We see crystalline trees explode into orange light. We see phosphorous grenades explode in incandescent light. Even the lighthouse itself, rendered as a beautiful white structure encased in something like shell or bone, gets in on the act. It goes up in flames and burns the screen bright white. Even the automatic weapons that the characters carry, and fire often, send out bursts of light.

They send out sound, too, of course. Annihilation is loud. The conflict in the lighthouse throbs with sound; the theater I was in shook during this scene. Lena struggles with a creature that mirrors her and shimmers with light. It does not speak but it fills the space of the lighthouse with sound. Ben Salisbury’s and Geoff Barrow’s score might be emanating from the creature’s body. Not only light, but sound too, shimmers. Strings and static give way to a noise that might be a refracted voice. The “voice” divides and get louder. It phases in and out. It shimmers.

4.     Annihilation might be a horror movie

Amidst all this beauty, Annihilation might actually be a horror movie.
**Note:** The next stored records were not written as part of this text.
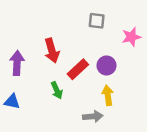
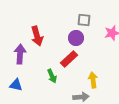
red arrow: (52, 51) -> (37, 36), moved
purple circle: (106, 65) -> (76, 38), moved

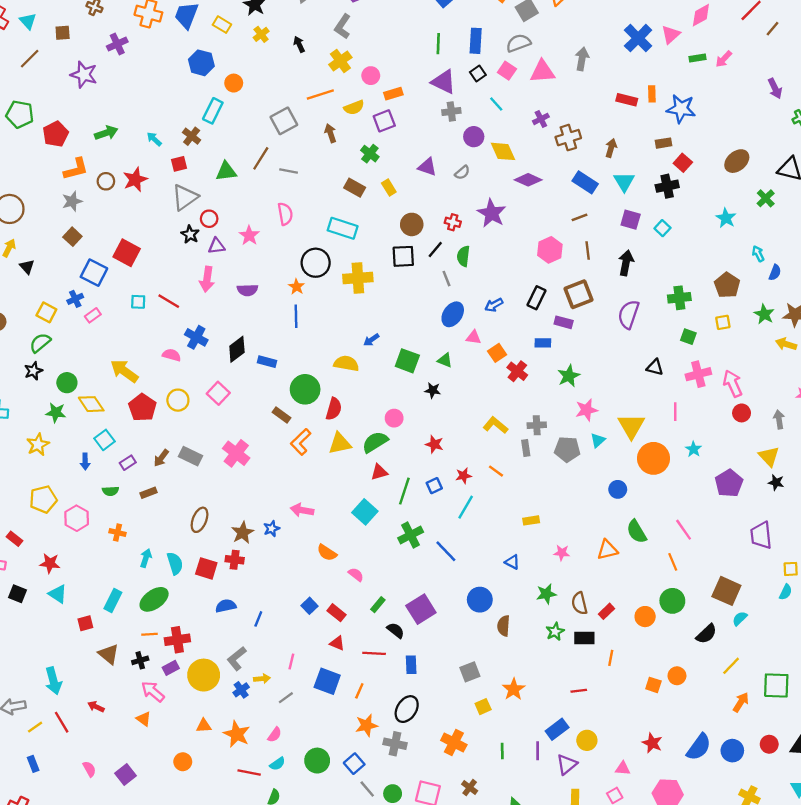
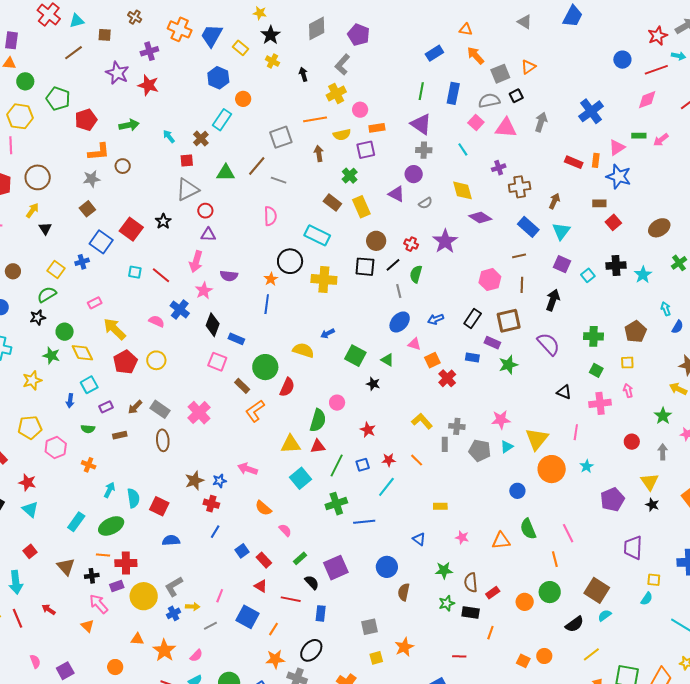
cyan triangle: (28, 21) -> (77, 21), turned 49
yellow cross: (261, 34) -> (272, 61), turned -32
pink triangle: (671, 35) -> (617, 147), moved
black square: (478, 74) -> (516, 96), moved
purple circle: (474, 137) -> (414, 174), moved
red star: (135, 180) -> (148, 85), moved, turned 30
black cross: (667, 186) -> (616, 265), moved
yellow rectangle: (389, 188) -> (361, 207), size x1.5
black star: (190, 234) -> (163, 221), moved
pink star: (249, 235) -> (204, 291), moved
purple semicircle: (629, 314) -> (548, 344), turned 110
green star: (764, 314) -> (663, 416), moved
pink rectangle: (93, 315) -> (95, 303), moved
black diamond: (237, 349) -> (213, 325), turned -40
green star: (569, 376) -> (508, 365), moved
pink arrow: (733, 384) -> (628, 391), moved, size x0.6
pink square: (218, 393) -> (217, 362), moved, turned -30
green semicircle: (375, 442) -> (318, 420), turned 130
yellow triangle: (340, 443) -> (291, 444), moved
brown ellipse: (200, 520) -> (163, 440), moved, turned -35
blue line: (446, 551) -> (364, 522), turned -60
red cross: (235, 560) -> (211, 504), moved
blue line: (258, 619) -> (215, 532), moved
red square: (85, 623) -> (30, 551), moved, turned -32

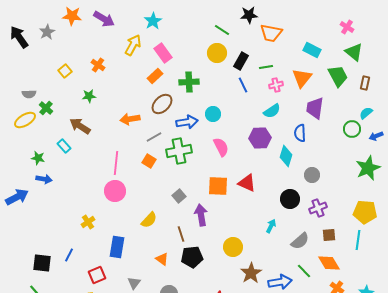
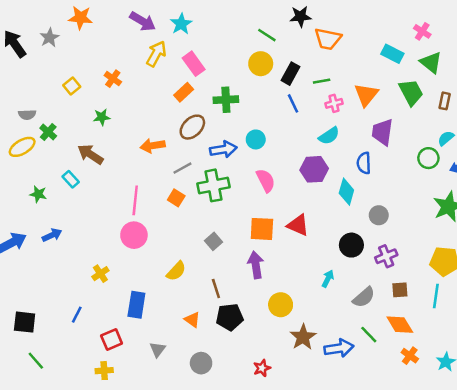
purple arrow: (104, 19) -> (143, 21), moved
cyan rectangle: (312, 50) -> (392, 54), moved
blue arrow: (44, 179) -> (52, 235), moved, turned -35
purple arrow: (201, 215) -> (256, 265), moved
black square: (42, 263) -> (25, 322), moved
The bear-like creature that stalks the expedition and screams and shrieks in the voice of one of them as it kills her presents a more horrifying vison of becoming-something-else than most of the creatures of the novel, such as the dolphin with human eyes. Likewise, the scenes of Lena’s interrogation by a member of the Southern Reach dressed in a white anti-contamination suit, while a crowd of blue-suited individuals watch from behind glass, points to the fear of infection than runs through the movie.
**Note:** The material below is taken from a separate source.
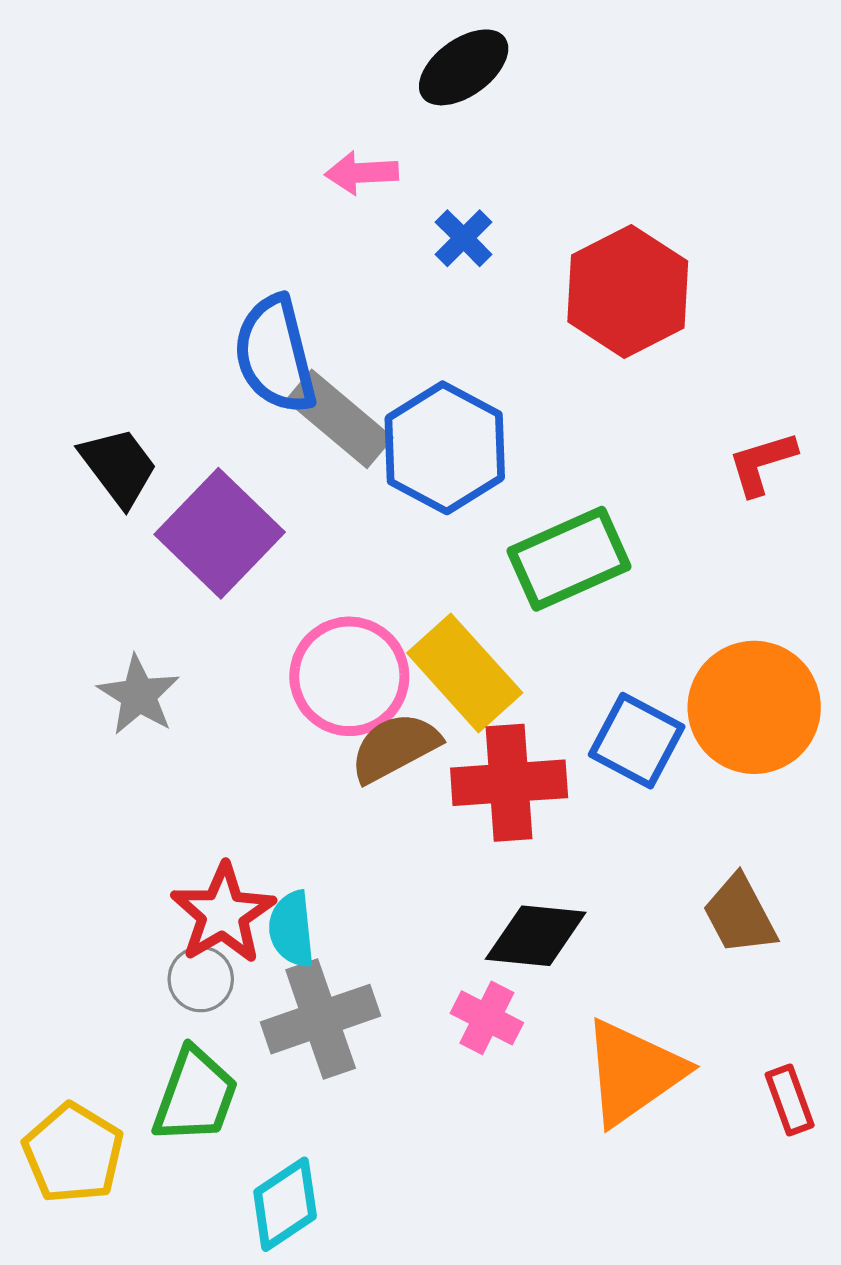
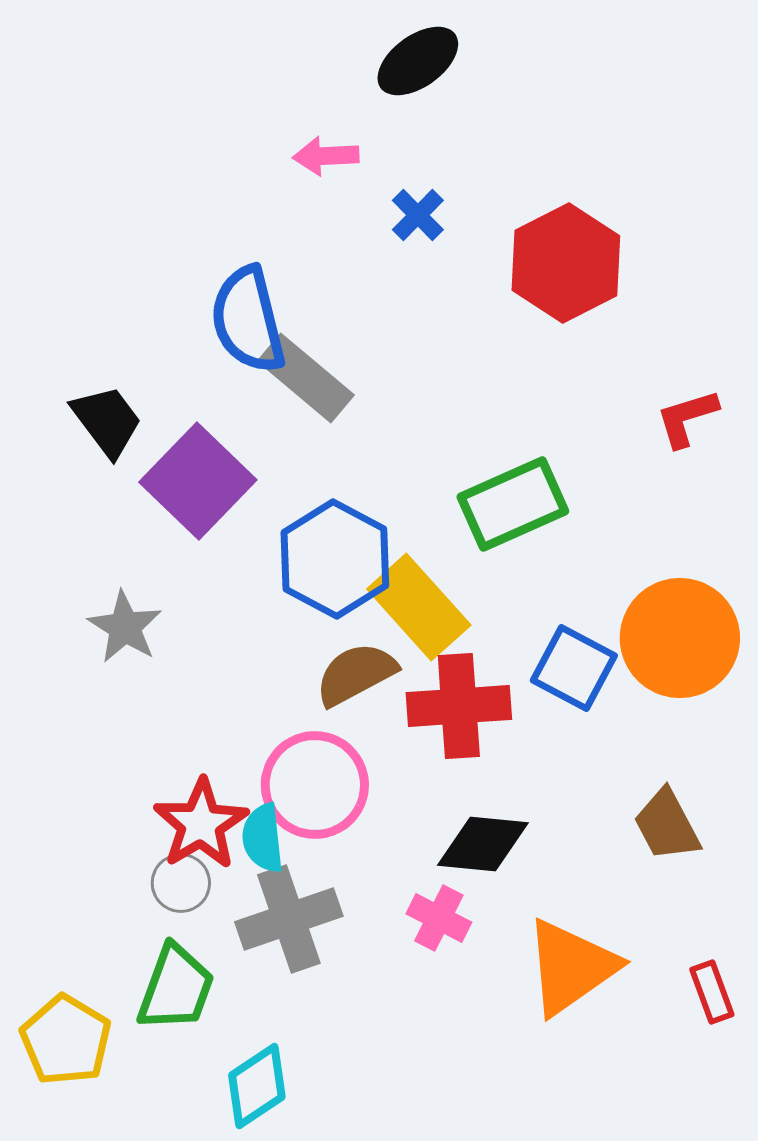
blue hexagon: (445, 448) -> (335, 559), moved
pink circle: (349, 676) -> (315, 785), moved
Having one’s DNA altered by the shimmer seems cancerous in the movie. The opening scene shows Lena lecturing students about a dividing cancer cell as she shows them a microscopic view of this division in action. Dr. Ventress (the psychologist) does not want to leave the shimmer, in part, because she is dying of cancer. Lena examines some human cells while inside the shimmer, and they divide and divide, each new division infected by the light of the shimmer. The shimmer infects everything. It cannot be escaped. Unlike Ghost bird, who stays within the borders of Area X, Lena wants to escape the shimmer.

[SPOILER ALERT]
In the lighthouse, Lena’s encounter with the creature made of light and sound is a struggle. Lena tells her interrogator that she fought the creature. She ignites a phosphorous grenade, which allows her to escape the shimmer through the doors of the lighthouse. Lena does not share Ghost bird’s ambivalence, even embracement of Area X. Lena flees the shimmer, and during her interrogation suggests that the shimmer is of extraterrestrial origin (we see something like a comet strike near the lighthouse at the beginning of the movie).

As she reunites with her husband in the movie’s final scene, they embrace, and he asks her a simple question: “Are you Lena?” She does not answer. The camera closely focuses on her eyes. Her eyes shimmer with light. The shimmer, whatever it is, is not finished spreading. It is beautiful.